Te Matatini 2015 – A chance to give back
It was a dream come true for Rangimarie Parata Takurua, when she heard Waitaha had been announced as the hosts for Te Matatini 2015.
“I was crying – I felt like I had won Te Matatini,” she says.
The theme of Te Matatini 2015 will be He Ngākau Aroha – A Loving Heart. Rangimarie says as hosts for this year’s festival, Ngāi Tahu whānau will have the opportunity to manaaki those who cared for them in their time of need during and after the Christchurch earthquakes.
Rangimarie (Ngāi Tahu, Waitaha, Ngāti Māmoe, Ngāti Kahungunu), who is the project manager for hosting Te Matatini 2015 says that after the official pōwhiri they will serve food to around 5-7,000 manuhiri. This is something that has never been attempted at a Te Matatini festival before but Rangimarie says that Ngāi Tahu have a distinctively southern way of hosting.
“We want our cousins from the north to know that they are in the south and we want them to enjoy the things that we often take for granted. We know how to manaaki people and we have kept our food gathering practices alive,” she says.
The last time Christchurch hosted the festival was in 1986 when it was formerly known as the Aotearoa Traditional Māori Performing Arts Festival. This festival is remembered fondly by Rangimarie’s whānau as her late father, Pura Parata was the chairperson.
“It’s our turn – there’s an obligation there. My dad was the chair at the 1986 festival, so there is a legacy,” she says.

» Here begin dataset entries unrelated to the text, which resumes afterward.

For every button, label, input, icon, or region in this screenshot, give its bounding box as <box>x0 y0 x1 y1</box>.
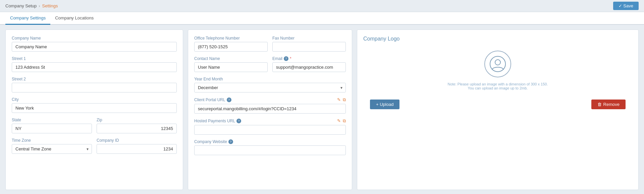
client-portal-copy-icon[interactable]: ⧉ <box>343 97 346 103</box>
hosted-payments-help-icon[interactable]: ? <box>236 119 241 123</box>
contact-name-input[interactable] <box>194 62 268 72</box>
client-portal-url-input[interactable] <box>194 104 346 114</box>
city-group: City <box>12 97 177 113</box>
timezone-select[interactable]: Central Time Zone Eastern Time Zone Moun… <box>12 144 92 154</box>
street1-label: Street 1 <box>12 56 177 61</box>
contact-name-group: Contact Name <box>194 56 268 72</box>
fax-group: Fax Number <box>272 36 346 52</box>
state-zip-row: State Zip <box>12 118 177 138</box>
timezone-companyid-row: Time Zone Central Time Zone Eastern Time… <box>12 138 177 158</box>
tab-company-settings[interactable]: Company Settings <box>5 12 50 25</box>
tab-company-locations[interactable]: Company Locations <box>50 12 98 25</box>
hosted-payments-copy-icon[interactable]: ⧉ <box>343 118 346 124</box>
street1-group: Street 1 <box>12 56 177 72</box>
hosted-payments-url-label-row: Hosted Payments URL ? ✎ ⧉ <box>194 118 346 124</box>
logo-placeholder <box>484 51 511 77</box>
hosted-payments-edit-icon[interactable]: ✎ <box>337 118 341 124</box>
client-portal-url-group: Client Portal URL ? ✎ ⧉ <box>194 97 346 114</box>
state-input[interactable] <box>12 124 92 133</box>
breadcrumb-current: Settings <box>42 3 58 8</box>
office-phone-group: Office Telephone Number <box>194 36 268 52</box>
street1-input[interactable] <box>12 62 177 72</box>
breadcrumb-sep: › <box>39 3 40 8</box>
company-name-input[interactable] <box>12 42 177 52</box>
year-end-month-wrapper: JanuaryFebruaryMarch AprilMayJune JulyAu… <box>194 83 346 92</box>
hosted-payments-url-group: Hosted Payments URL ? ✎ ⧉ <box>194 118 346 135</box>
fax-input[interactable] <box>272 42 346 52</box>
company-website-input[interactable] <box>194 145 346 155</box>
email-input[interactable] <box>272 62 346 72</box>
timezone-label: Time Zone <box>12 138 92 143</box>
logo-actions: + Upload 🗑 Remove <box>363 100 632 109</box>
company-website-help-icon[interactable]: ? <box>228 139 233 144</box>
trash-icon: 🗑 <box>597 102 602 107</box>
company-id-input[interactable] <box>97 144 177 154</box>
street2-label: Street 2 <box>12 77 177 81</box>
client-portal-edit-icon[interactable]: ✎ <box>337 97 341 103</box>
fax-label: Fax Number <box>272 36 346 41</box>
company-website-label-row: Company Website ? <box>194 139 346 144</box>
client-portal-url-label-row: Client Portal URL ? ✎ ⧉ <box>194 97 346 103</box>
state-group: State <box>12 118 92 133</box>
year-end-month-select[interactable]: JanuaryFebruaryMarch AprilMayJune JulyAu… <box>194 83 346 92</box>
zip-group: Zip <box>97 118 177 133</box>
company-id-group: Company ID <box>97 138 177 154</box>
client-portal-help-icon[interactable]: ? <box>227 98 231 102</box>
logo-note: Note: Please upload an image with a dime… <box>447 82 548 90</box>
tabs-bar: Company Settings Company Locations <box>0 12 644 25</box>
city-input[interactable] <box>12 103 177 113</box>
contact-email-row: Contact Name Email ? * <box>194 56 346 77</box>
city-label: City <box>12 97 177 102</box>
breadcrumb-parent: Company Setup <box>5 3 37 8</box>
street2-group: Street 2 <box>12 77 177 92</box>
email-label: Email ? * <box>272 56 346 61</box>
state-label: State <box>12 118 92 122</box>
save-button[interactable]: ✓ Save <box>613 2 639 10</box>
email-required-marker: * <box>290 56 291 61</box>
logo-section: Note: Please upload an image with a dime… <box>363 47 632 113</box>
zip-label: Zip <box>97 118 177 122</box>
email-group: Email ? * <box>272 56 346 72</box>
company-website-group: Company Website ? <box>194 139 346 155</box>
office-phone-label: Office Telephone Number <box>194 36 268 41</box>
upload-button[interactable]: + Upload <box>370 100 399 109</box>
remove-button[interactable]: 🗑 Remove <box>591 100 626 109</box>
company-name-group: Company Name <box>12 36 177 52</box>
office-phone-input[interactable] <box>194 42 268 52</box>
logo-panel-title: Company Logo <box>363 36 632 42</box>
email-help-icon[interactable]: ? <box>284 56 288 61</box>
phone-fax-row: Office Telephone Number Fax Number <box>194 36 346 56</box>
street2-input[interactable] <box>12 83 177 92</box>
main-content: Company Name Street 1 Street 2 City Stat… <box>0 25 644 194</box>
year-end-month-label: Year End Month <box>194 77 346 81</box>
left-panel: Company Name Street 1 Street 2 City Stat… <box>5 29 183 190</box>
hosted-payments-url-input[interactable] <box>194 125 346 135</box>
breadcrumb: Company Setup › Settings <box>5 3 58 8</box>
svg-point-1 <box>495 60 500 65</box>
timezone-group: Time Zone Central Time Zone Eastern Time… <box>12 138 92 154</box>
company-name-label: Company Name <box>12 36 177 41</box>
middle-panel: Office Telephone Number Fax Number Conta… <box>188 29 352 190</box>
year-end-month-group: Year End Month JanuaryFebruaryMarch Apri… <box>194 77 346 92</box>
top-bar: Company Setup › Settings ✓ Save <box>0 0 644 12</box>
company-id-label: Company ID <box>97 138 177 143</box>
zip-input[interactable] <box>97 124 177 133</box>
contact-name-label: Contact Name <box>194 56 268 61</box>
timezone-select-wrapper: Central Time Zone Eastern Time Zone Moun… <box>12 144 92 154</box>
right-panel: Company Logo Note: Please upload an imag… <box>357 29 639 190</box>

Rangimarie has near to 30 years of board experience, having worked on various boards around New Zealand. She worked in the Ngāi Tahu Māori Trust Board around time of the Settlement and she is currently the deputy chairperson for the Waitaha Cultural Council.

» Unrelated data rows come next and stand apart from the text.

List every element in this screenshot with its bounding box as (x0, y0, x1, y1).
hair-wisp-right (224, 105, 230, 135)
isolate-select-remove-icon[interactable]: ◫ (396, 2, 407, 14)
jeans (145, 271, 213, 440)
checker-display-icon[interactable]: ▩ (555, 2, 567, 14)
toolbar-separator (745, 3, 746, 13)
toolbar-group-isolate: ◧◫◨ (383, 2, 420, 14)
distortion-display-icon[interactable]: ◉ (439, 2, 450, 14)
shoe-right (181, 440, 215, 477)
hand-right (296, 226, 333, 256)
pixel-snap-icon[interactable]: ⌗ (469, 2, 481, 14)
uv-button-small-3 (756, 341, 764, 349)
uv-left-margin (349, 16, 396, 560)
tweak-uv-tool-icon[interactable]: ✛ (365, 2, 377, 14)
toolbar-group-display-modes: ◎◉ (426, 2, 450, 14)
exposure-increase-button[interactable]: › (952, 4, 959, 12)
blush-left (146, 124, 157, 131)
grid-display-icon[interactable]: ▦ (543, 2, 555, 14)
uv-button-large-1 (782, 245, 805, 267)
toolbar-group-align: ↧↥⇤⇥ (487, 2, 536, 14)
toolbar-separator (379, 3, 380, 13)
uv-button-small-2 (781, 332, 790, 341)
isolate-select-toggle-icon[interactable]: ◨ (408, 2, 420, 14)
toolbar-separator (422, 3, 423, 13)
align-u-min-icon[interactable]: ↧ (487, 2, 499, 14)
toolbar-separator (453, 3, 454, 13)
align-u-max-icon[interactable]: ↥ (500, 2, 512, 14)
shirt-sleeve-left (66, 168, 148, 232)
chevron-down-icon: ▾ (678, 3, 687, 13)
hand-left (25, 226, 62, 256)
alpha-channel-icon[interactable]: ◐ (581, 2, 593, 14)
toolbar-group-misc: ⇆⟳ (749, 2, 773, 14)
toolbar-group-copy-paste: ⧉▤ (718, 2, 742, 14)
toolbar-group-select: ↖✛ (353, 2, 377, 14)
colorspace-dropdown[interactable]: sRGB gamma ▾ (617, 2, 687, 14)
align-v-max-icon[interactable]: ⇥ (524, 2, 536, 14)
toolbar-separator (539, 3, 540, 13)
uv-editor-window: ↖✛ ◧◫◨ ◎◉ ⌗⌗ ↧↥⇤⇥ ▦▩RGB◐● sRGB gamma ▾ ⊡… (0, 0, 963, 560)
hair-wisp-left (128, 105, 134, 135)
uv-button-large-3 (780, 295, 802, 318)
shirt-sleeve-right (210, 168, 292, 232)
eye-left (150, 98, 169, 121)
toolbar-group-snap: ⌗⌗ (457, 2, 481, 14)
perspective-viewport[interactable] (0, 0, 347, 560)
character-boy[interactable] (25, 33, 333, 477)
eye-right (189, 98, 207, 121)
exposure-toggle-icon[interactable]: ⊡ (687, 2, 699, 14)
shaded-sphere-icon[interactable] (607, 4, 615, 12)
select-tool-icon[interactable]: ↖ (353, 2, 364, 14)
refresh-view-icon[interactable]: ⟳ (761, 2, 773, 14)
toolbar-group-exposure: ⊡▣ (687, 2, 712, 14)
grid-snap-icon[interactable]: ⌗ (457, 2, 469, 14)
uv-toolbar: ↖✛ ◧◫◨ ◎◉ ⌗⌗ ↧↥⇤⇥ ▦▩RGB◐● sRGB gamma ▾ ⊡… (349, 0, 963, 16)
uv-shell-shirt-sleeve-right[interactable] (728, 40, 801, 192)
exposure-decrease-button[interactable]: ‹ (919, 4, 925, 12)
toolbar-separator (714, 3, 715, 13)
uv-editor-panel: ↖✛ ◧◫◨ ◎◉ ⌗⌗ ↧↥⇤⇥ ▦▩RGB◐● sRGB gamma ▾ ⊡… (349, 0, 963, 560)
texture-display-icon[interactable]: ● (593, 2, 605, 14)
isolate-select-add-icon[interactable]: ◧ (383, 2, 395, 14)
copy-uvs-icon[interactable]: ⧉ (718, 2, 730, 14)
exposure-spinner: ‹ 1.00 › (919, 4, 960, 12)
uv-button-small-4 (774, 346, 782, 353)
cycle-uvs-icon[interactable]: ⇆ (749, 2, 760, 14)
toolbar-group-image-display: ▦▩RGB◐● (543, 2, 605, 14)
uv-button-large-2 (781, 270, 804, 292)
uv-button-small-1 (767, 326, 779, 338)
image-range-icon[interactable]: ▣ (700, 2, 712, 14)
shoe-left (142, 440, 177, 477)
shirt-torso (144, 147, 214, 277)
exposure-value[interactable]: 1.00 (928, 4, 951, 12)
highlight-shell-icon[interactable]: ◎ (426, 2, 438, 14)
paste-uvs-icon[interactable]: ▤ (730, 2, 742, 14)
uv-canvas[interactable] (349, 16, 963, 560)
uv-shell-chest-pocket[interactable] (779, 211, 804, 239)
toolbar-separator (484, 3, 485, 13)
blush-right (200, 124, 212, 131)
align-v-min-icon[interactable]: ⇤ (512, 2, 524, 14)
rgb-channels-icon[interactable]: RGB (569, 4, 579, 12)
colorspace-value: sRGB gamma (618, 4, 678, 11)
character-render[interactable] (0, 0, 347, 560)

She says a large part of her Te Matatini role has been securing funding to host the festival, along with overseeing hosting responsibilities and identifying ideas to ensure it is a stress-free experience for all festival-goers.
Although her role has been hectic at times, she says she does it for her love of kapa haka. She grew up with kapa haka and says her parents met while performing together in the same group.
“I’ve always been involved in kapa haka and I’m really grateful for that – I was probably doing it in the womb.”
Come Te Matatini, Rangimarie will continue to work as project manager and she will perform with her Waitaha kapa haka group, Te Ahikōmau a Hamo-te-Rangi. Around 21-years-ago, Rangimarie was one of the founding members of the original group, Te Ahikaaroa. She says there are around 100 members in the group and of them there are several generations of different whānau.
“There is a distinct thing happening in our rows; we are watching our babies coming through and that’s exciting,” she says.
Her husband, Tauira Takurua has been with the two groups since their inception. Rangimarie says he comes from a long line of composers and he has composed many of the waiata that Te Ahikōmau a Hamo te Rangi sing.
Over the years, Rangimarie has also used kapa haka as a vehicle for education. In 2002, after seeing an increase in members having their own families, members of Te Ahikaaroa opened Nōku Te Ao, the first total immersion early childhood centre in Christchurch. More recently she has been working hard to lead the establishment of a new special character school in Christchurch, Te Pā o Rākaihautū, which is a 21st century pā wānanga catering for the whole whānau, from early childhood to tertiary, on one site. This is due to open just before Te Matatini and will host one of the visiting kapa haka groups from Perth.
It’s going to be a busy start of the year for Rangimarie but she says hosting this year’s Te Matatini festival is a once in a lifetime opportunity. She hopes that by bringing the competition down here, it will help to normalise kapa haka in Christchurch and encourage both Māori and non-Māori to get involved.
“It’s going to bring a big noise. It’s a very strategic move since it’s at Hagley Park, smack-bang in the heart of Christchurch – you can’t ignore it.”